Read the lines below. Copy out any that hold the string "Rentals".

─── Dataset

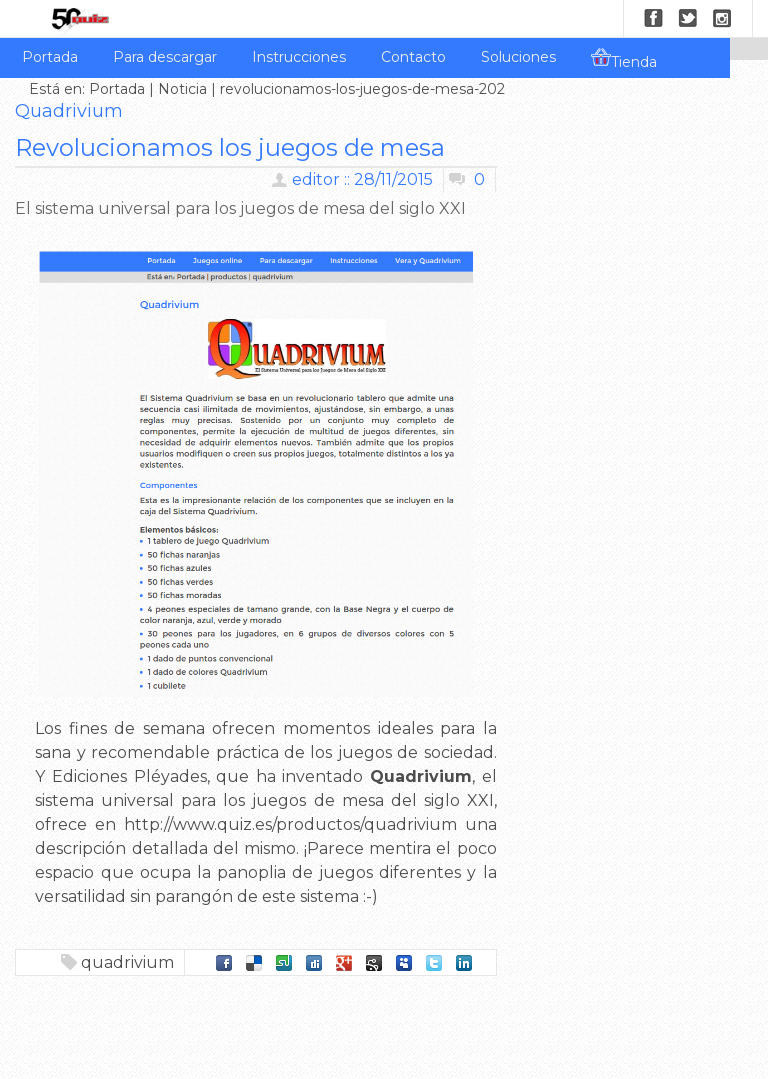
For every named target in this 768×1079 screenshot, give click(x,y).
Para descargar (165, 57)
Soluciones (518, 57)
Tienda (624, 59)
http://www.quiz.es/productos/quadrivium (290, 824)
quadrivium (127, 962)
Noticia (182, 89)
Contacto (413, 57)
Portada (50, 57)
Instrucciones (299, 57)
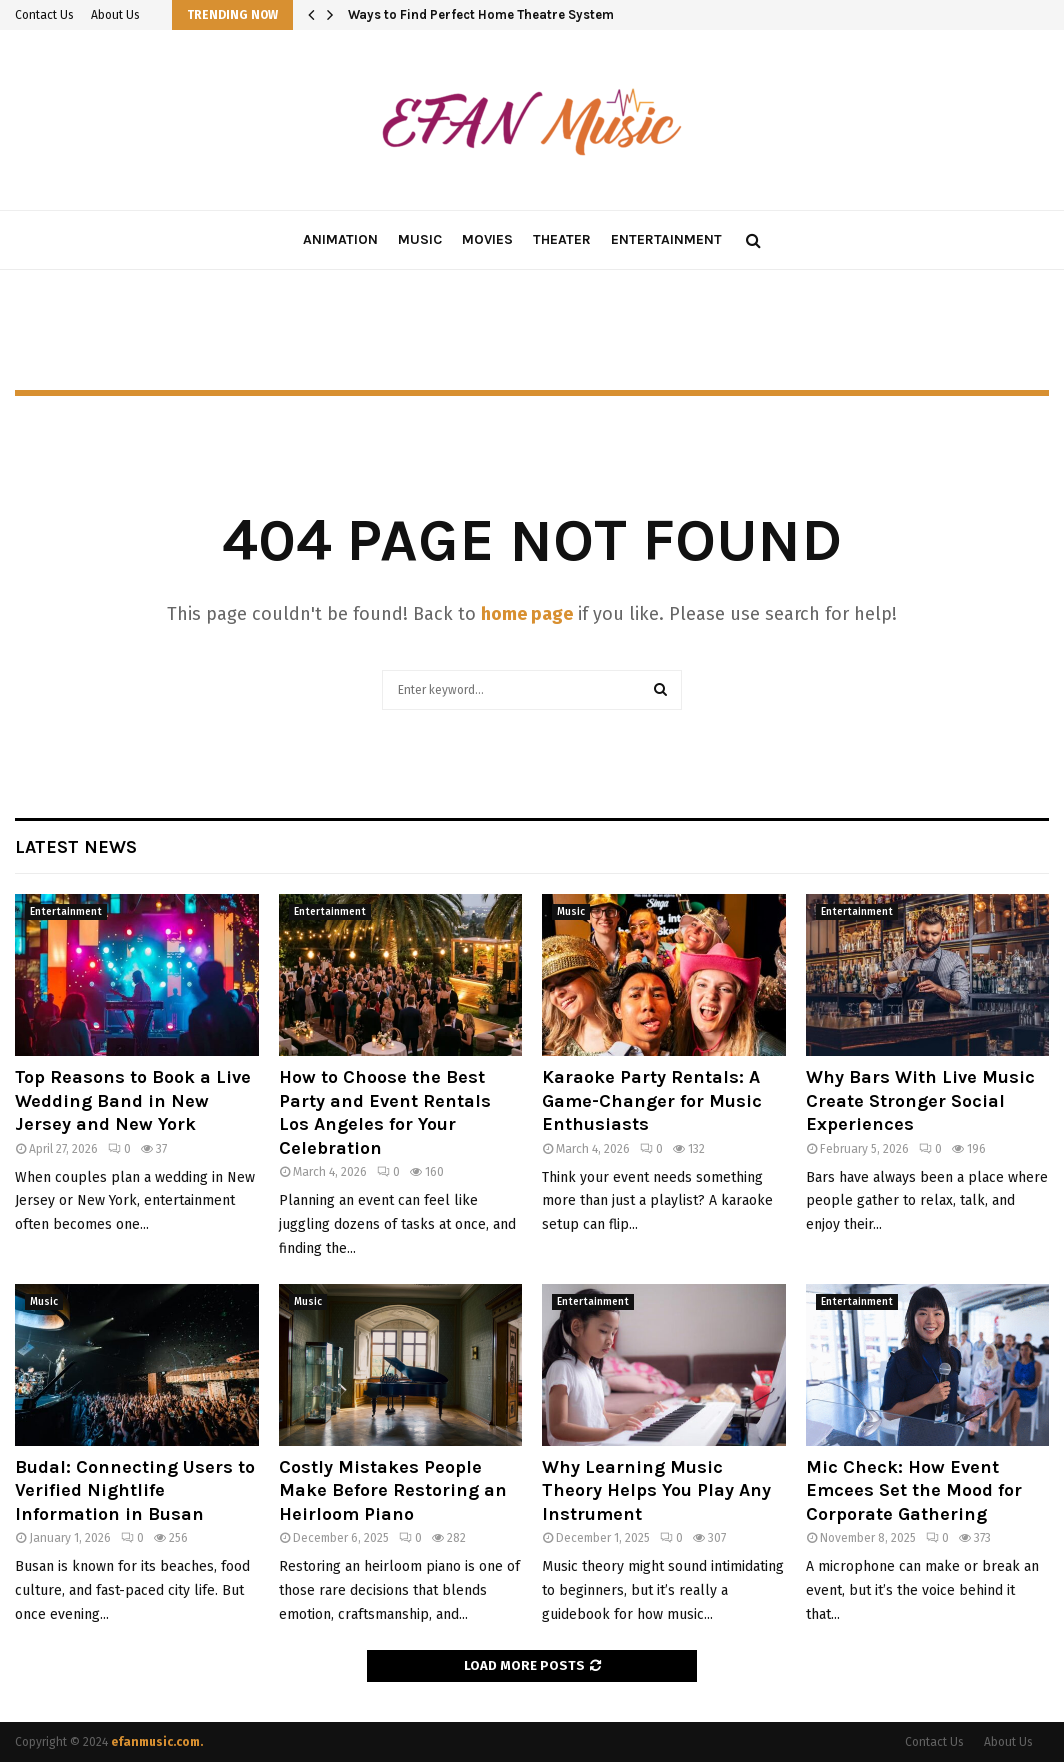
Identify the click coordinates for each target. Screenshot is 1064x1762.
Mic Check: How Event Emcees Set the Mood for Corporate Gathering (914, 1490)
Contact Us (44, 15)
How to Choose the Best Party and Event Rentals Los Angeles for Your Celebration (385, 1112)
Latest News (76, 847)
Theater (562, 239)
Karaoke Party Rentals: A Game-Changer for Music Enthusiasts (652, 1100)
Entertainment (666, 239)
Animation (340, 239)
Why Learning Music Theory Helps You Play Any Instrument (656, 1490)
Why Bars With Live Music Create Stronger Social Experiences (920, 1100)
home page (527, 614)
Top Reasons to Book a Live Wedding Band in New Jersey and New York (133, 1100)
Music (420, 239)
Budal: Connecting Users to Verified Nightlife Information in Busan (135, 1490)
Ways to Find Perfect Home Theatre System (481, 14)
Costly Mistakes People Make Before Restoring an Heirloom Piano (393, 1490)
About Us (115, 15)
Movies (487, 239)
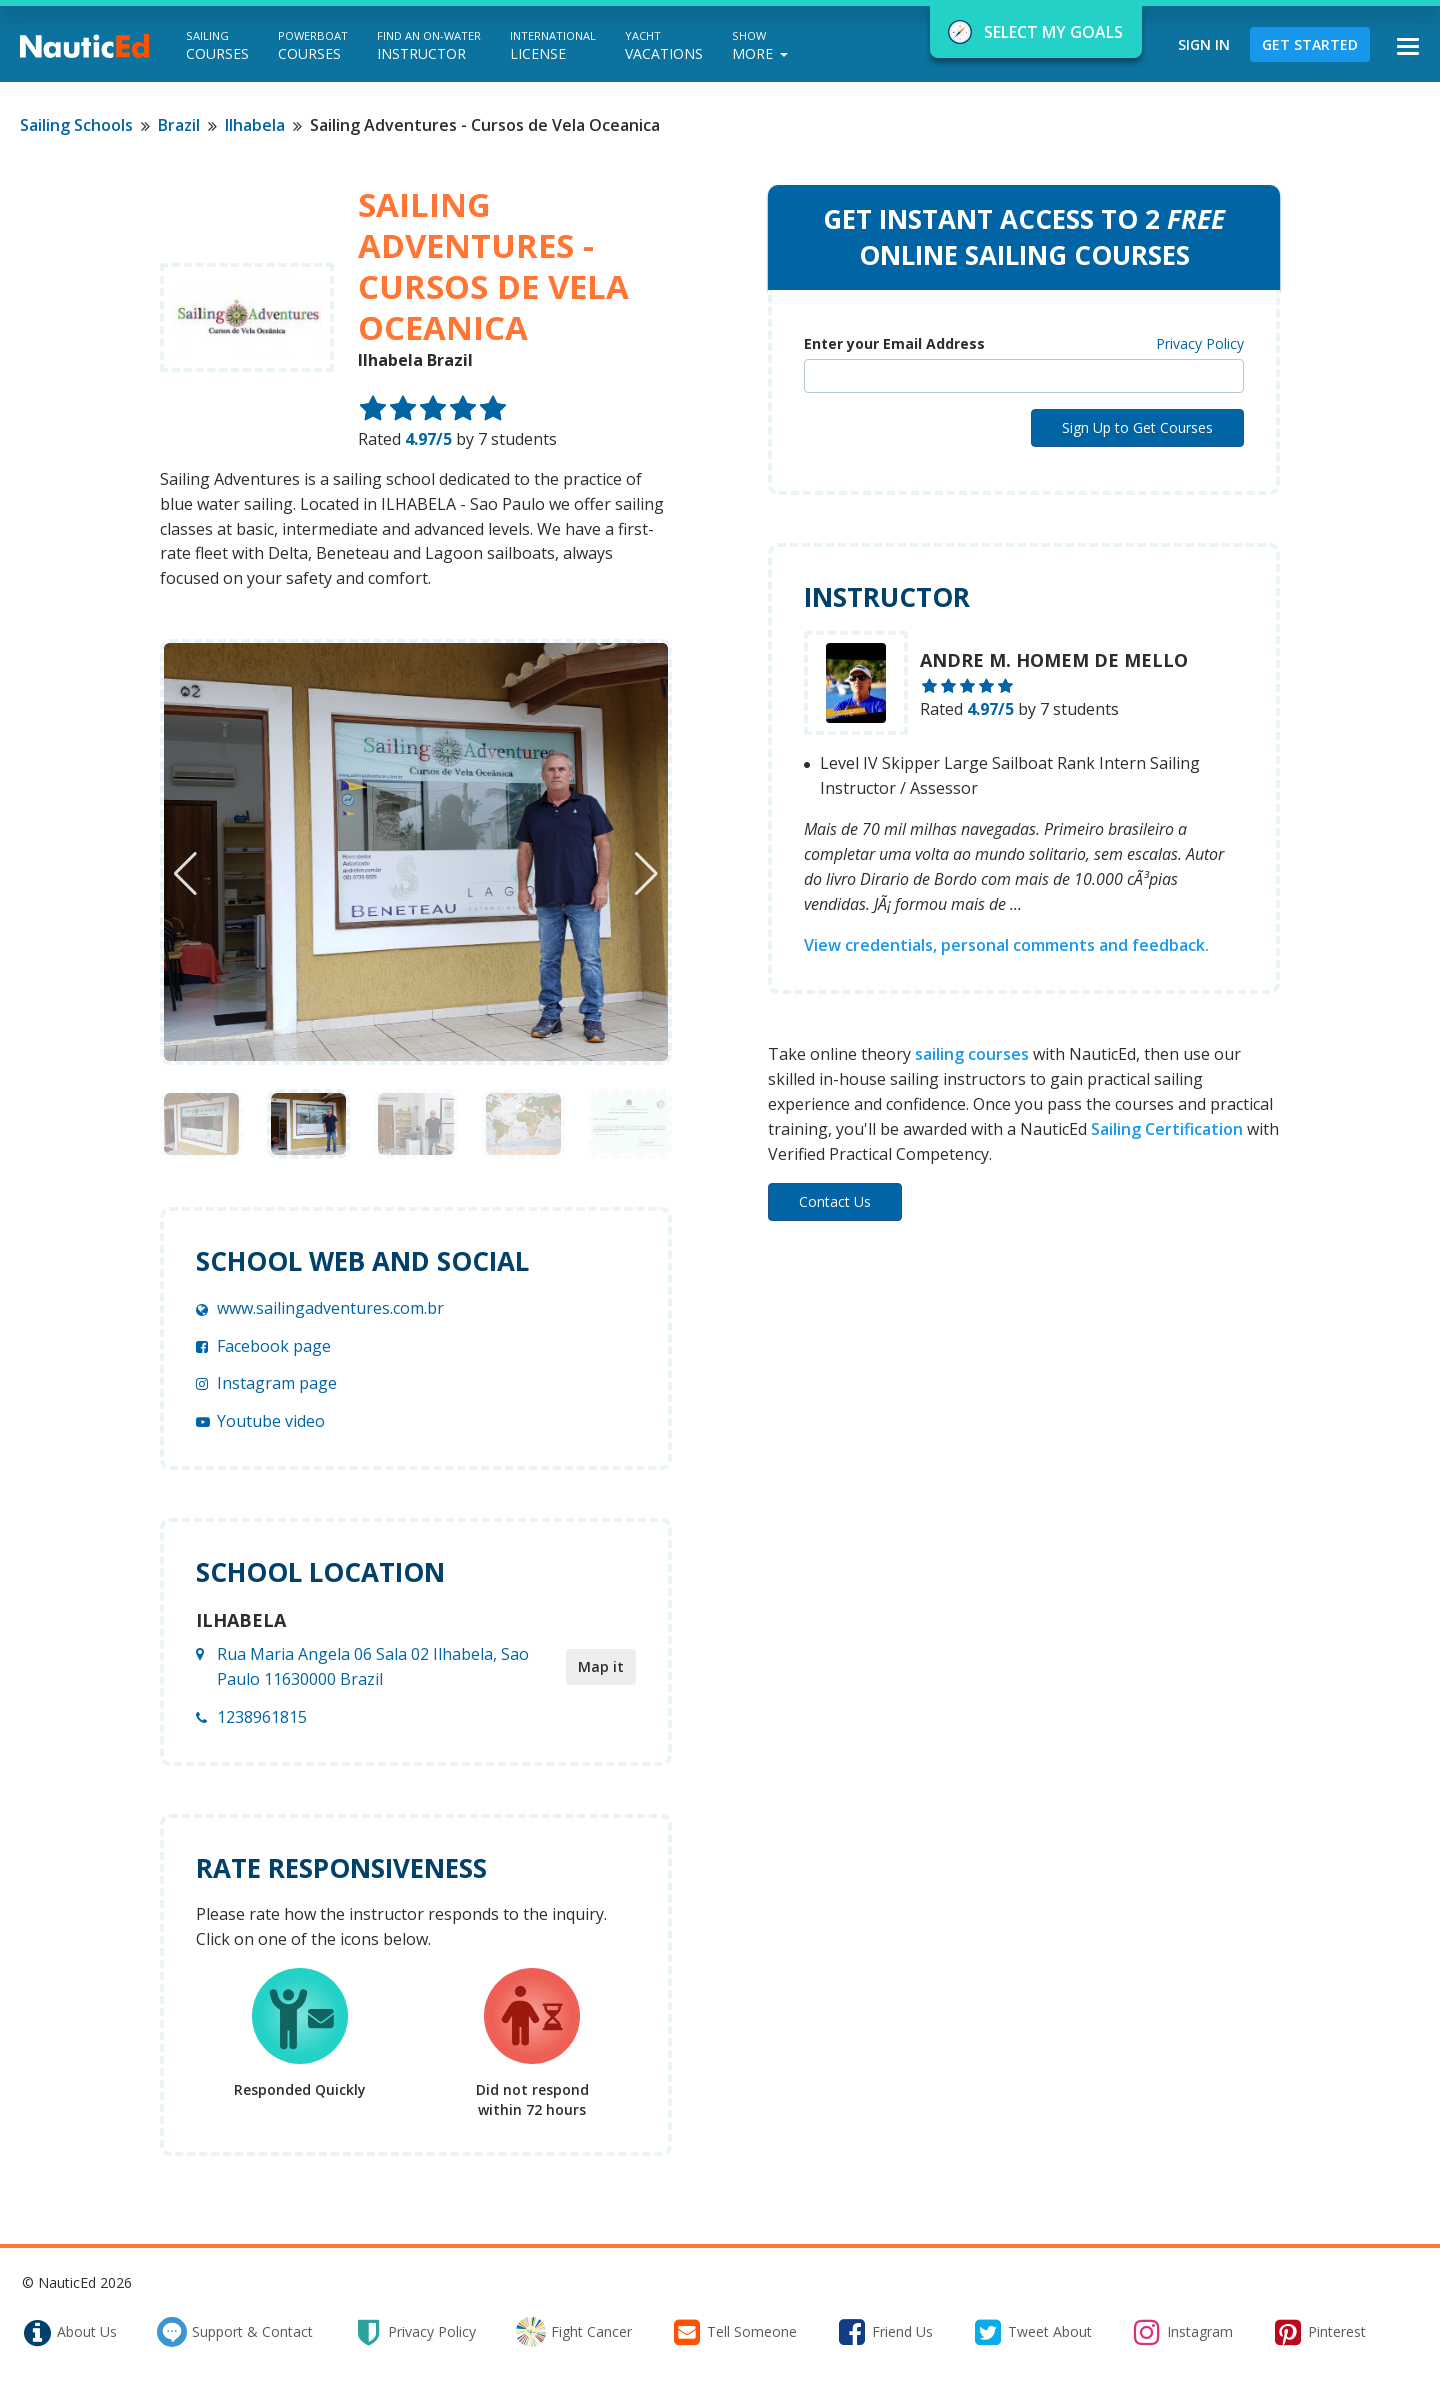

──────

» **Result of the exercise**
How to Choose the Best Party and Event Rentals Los Angeles for Your Celebration (385, 1112)
Karaoke Party Rentals: A Game-Changer for Music Enthusiasts (652, 1100)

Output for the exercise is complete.